Fontana Spared Jail Time
Jul 17, 2014 By Matthew Friedberg
LONDON, Ont. – Joe Fontana, the former mayor of London, Ont., who was convicted of fraud-related offences from his time as a federal Liberal cabinet minister, was sentenced Tuesday to four months of house arrest and 18 months of probation.
Superior Court Judge Bruce Thomas sentenced Fontana for fraud and breach of trust by a public official, saying "personal gain appears to be the only motive'' for the fraud.
"It may be in our terms a small pebble...but its ripple effect stretches further and lasts longer than the mass of the deed would seem,'' Thomas said.
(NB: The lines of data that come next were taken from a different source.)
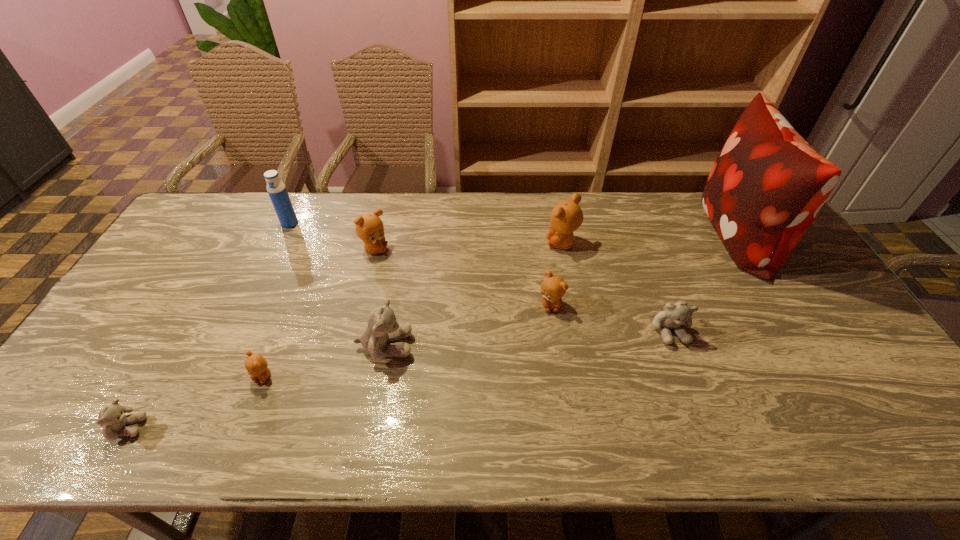 Locate an element on the screen. the third object from left to right is located at coordinates (256, 365).

Identify the location of the smallest brown teddy bear. This screenshot has width=960, height=540. (256, 365).

Locate an element on the screen. This screenshot has width=960, height=540. the nearest teddy bear is located at coordinates (112, 417).

I want to click on the leftmost object, so click(112, 417).

I want to click on vacant area situated on the front-facing side of the cushion, so click(604, 234).

Find the location of a particular element. The width and height of the screenshot is (960, 540). free space located 0.380m on the front-facing side of the cushion is located at coordinates pyautogui.click(x=583, y=234).

Find the location of a particular element. free space located 0.170m on the front-facing side of the cushion is located at coordinates (646, 234).

This screenshot has width=960, height=540. Identify the location of vacant space situated on the right of the water bottle. (377, 224).

Find the location of a particular element. This screenshot has width=960, height=540. vacant space situated 0.280m on the face of the tallest teddy bear is located at coordinates (460, 244).

This screenshot has height=540, width=960. In order to click on blank space located on the face of the tallest teddy bear in this screenshot , I will do `click(450, 244)`. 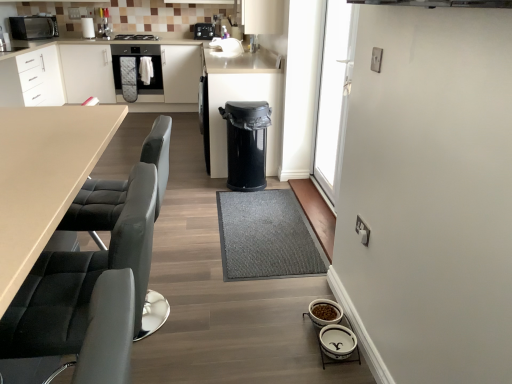 Image resolution: width=512 pixels, height=384 pixels. Identify the location of free point to the right of black plastic trash can at center. pos(285,185). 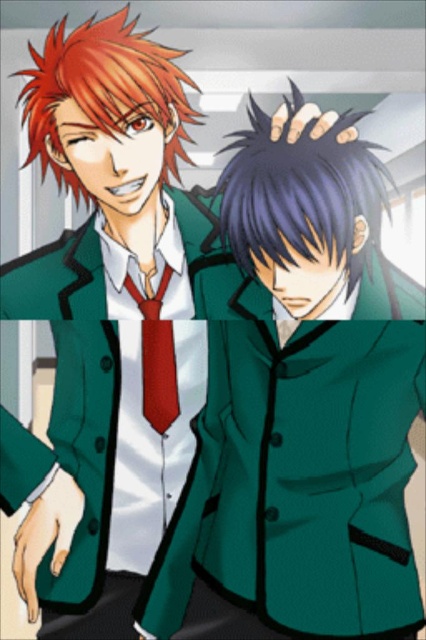 Does green woolen blazer at center come behind matte red tie at center?

That is False.

Does green woolen blazer at center have a greater width compared to matte red tie at center?

Correct, the width of green woolen blazer at center exceeds that of matte red tie at center.

Is point (313, 621) in front of point (161, 324)?

Yes, point (313, 621) is closer to viewer.

This screenshot has height=640, width=426. What are the coordinates of `green woolen blazer at center` in the screenshot? It's located at (301, 481). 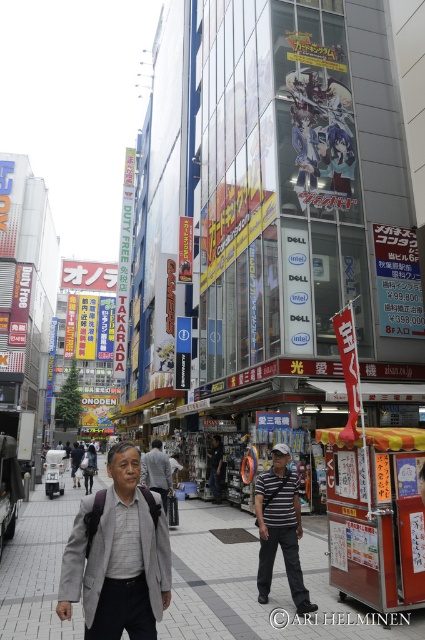 Question: Can you confirm if striped fabric shirt at center is thinner than dark gray shirt at center?

Choices:
 (A) yes
 (B) no

Answer: (A)

Question: Which point is farther to the camera?

Choices:
 (A) (261, 548)
 (B) (218, 458)

Answer: (B)

Question: Does gray concrete sidewalk at center appear over striped fabric shirt at center?

Choices:
 (A) no
 (B) yes

Answer: (A)

Question: Estimate the real-world distances between objects in this image. Which object is closer to the dark gray shirt at center?

Choices:
 (A) gray fabric jacket at center
 (B) striped shirt at center

Answer: (B)

Question: Can you confirm if dark gray shirt at center is positioned below striped shirt at center?

Choices:
 (A) yes
 (B) no

Answer: (B)

Question: Which object appears closest to the camera in this image?

Choices:
 (A) striped shirt at center
 (B) gray concrete sidewalk at center
 (C) dark gray shirt at center
 (D) striped fabric shirt at center

Answer: (B) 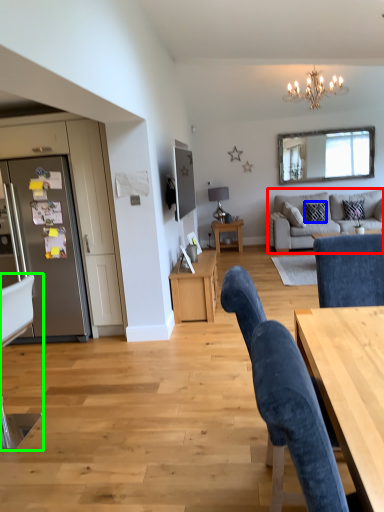 Question: Which is nearer to the studio couch (highlighted by a red box)? pillow (highlighted by a blue box) or chair (highlighted by a green box).

Choices:
 (A) pillow
 (B) chair

Answer: (A) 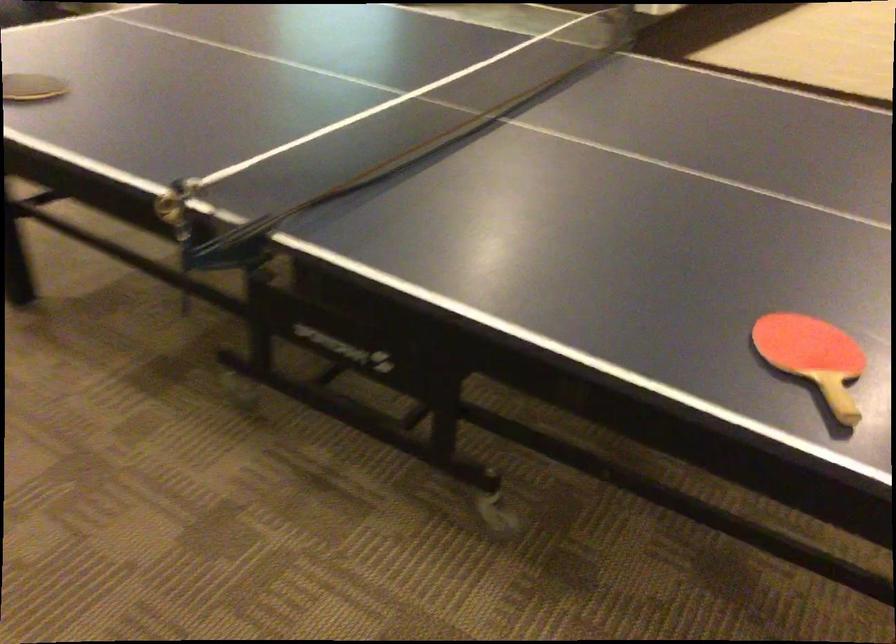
Fontana resigned last month as mayor after he was found guilty of three fraud-related offences for forging an expense document in 2005 that resulted in a $1,700 government fraud.
At the start of the sentencing hearing Tuesday, the judge stayed the forgery count, because it was closely connected to the fraud.
Crown Attorney Timothy Zuber had called for Fontana to spend four to six months in jail for fraud and breach of trust by a public official.
In an interview with AdvocateDaily.com, Toronto criminal lawyer Matthew Friedberg says the facts of this case didn't call for jail time.
“Given the quantum of the fraud, I don’t think it would serve the public’s interest to have him serve time in custody,” he says. “It will not address any principle of sentencing in a meaningful way; this was not a million-dollar fraud. I just don’t think a jail sentence has any utility at this point.”